Information regarding the features, course and impact of COVID-19 is still emerging. The Health Service Executive (HSE) has developed and is implementing an interim Model of Care to provide Long COVID services nationally with 2.2 million euro allocated this year. Funding for next year is currently under consideration. This Model of Care involves services across a number of healthcare settings including GPs, community services and acute hospitals. The first priority is to ensure there are Long COVID and Post-Acute COVID clinics operating within each Hospital Group to ensure a national service.

The Long-Term Illness (LTI) scheme was established under Section 59(3) of the Health Act 1970 (as amended). Regulations were made in 1971, 1973 and 1975, prescribing 16 illnesses covered by the scheme. These are: acute leukaemia; mental handicap; cerebral palsy; mental illness (in a person under 16); cystic fibrosis; multiple sclerosis; diabetes insipidus; muscular dystrophies; diabetes mellitus; parkinsonism; epilepsy; phenylketonuria; haemophilia; spina bifida; hydrocephalus; and conditions arising from the use of Thalidomide.

Under the LTI scheme, patients receive drugs, medicines, and medical and surgical appliances directly related to the treatment of their illness, free of charge. The LTI scheme will be included as part of a review of the current eligibility framework, including the basis for existing hospital and medication charges, to be carried out under commitments given in the Sláintecare Implementation Strategy. It is not possible at this juncture to say what the outcome of this review will be.

For individuals who are not covered by the LTI scheme there are other schemes that may assist with their medical expenses.

Under the Drug Payment Scheme, no individual or family pays more than €80 a month towards the cost of approved prescribed medicines. The scheme significantly reduces the cost burden for families and individuals with ongoing expenditure on medicines.

People who cannot, without undue hardship, arrange for the provision of medical services for themselves and their dependants may be eligible for a medical card. In accordance with the provisions of the Health Act 1970 (as amended), eligibility for a medical card is determined by the HSE. Medical card eligibility is primarily based on an assessment of means and is not granted on the basis of any particular condition.

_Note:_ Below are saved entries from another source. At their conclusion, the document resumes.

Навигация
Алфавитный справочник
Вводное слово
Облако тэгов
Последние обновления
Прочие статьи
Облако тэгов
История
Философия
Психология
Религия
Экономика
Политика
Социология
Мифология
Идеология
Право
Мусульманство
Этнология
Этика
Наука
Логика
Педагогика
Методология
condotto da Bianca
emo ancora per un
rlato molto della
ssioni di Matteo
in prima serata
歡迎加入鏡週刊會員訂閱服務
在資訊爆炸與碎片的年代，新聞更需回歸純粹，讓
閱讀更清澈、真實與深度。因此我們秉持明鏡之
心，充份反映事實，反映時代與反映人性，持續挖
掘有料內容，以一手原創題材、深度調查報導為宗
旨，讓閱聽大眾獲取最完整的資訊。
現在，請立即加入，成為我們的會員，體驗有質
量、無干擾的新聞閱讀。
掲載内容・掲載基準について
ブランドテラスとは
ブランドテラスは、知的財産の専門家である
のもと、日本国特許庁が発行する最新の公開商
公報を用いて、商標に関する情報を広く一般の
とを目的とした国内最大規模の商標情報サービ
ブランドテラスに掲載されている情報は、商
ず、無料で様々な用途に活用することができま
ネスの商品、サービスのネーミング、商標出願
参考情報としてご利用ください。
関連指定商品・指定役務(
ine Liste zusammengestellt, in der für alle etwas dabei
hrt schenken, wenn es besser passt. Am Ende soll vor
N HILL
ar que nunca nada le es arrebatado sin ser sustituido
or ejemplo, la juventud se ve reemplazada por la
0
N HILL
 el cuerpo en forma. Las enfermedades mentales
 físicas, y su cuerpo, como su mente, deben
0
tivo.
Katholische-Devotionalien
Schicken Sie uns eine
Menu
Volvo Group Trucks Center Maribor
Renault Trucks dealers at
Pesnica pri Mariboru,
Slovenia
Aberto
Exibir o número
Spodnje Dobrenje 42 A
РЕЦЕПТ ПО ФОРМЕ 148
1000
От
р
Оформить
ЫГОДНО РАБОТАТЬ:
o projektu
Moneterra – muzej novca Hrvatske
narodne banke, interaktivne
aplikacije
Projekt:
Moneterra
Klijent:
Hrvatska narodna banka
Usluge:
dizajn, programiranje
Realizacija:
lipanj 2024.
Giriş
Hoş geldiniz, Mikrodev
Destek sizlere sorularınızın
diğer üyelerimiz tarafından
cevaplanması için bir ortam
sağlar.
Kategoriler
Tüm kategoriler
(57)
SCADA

In certain circumstances the HSE may exercise discretion and grant a medical card, even though an applicant exceeds the income guidelines, where he or she faces difficult financial circumstances, such as extra costs arising from illness.

In circumstances where an applicant is still over the income limit for a medical card, they are then assessed for a GP visit card, which entitles the applicant to GP visits without charge.

Individuals may also be entitled to claim tax relief on the cost of their medical expenses, including medicines prescribed by a doctor, dentist, or consultant. Relief is at the standard tax rate of 20%.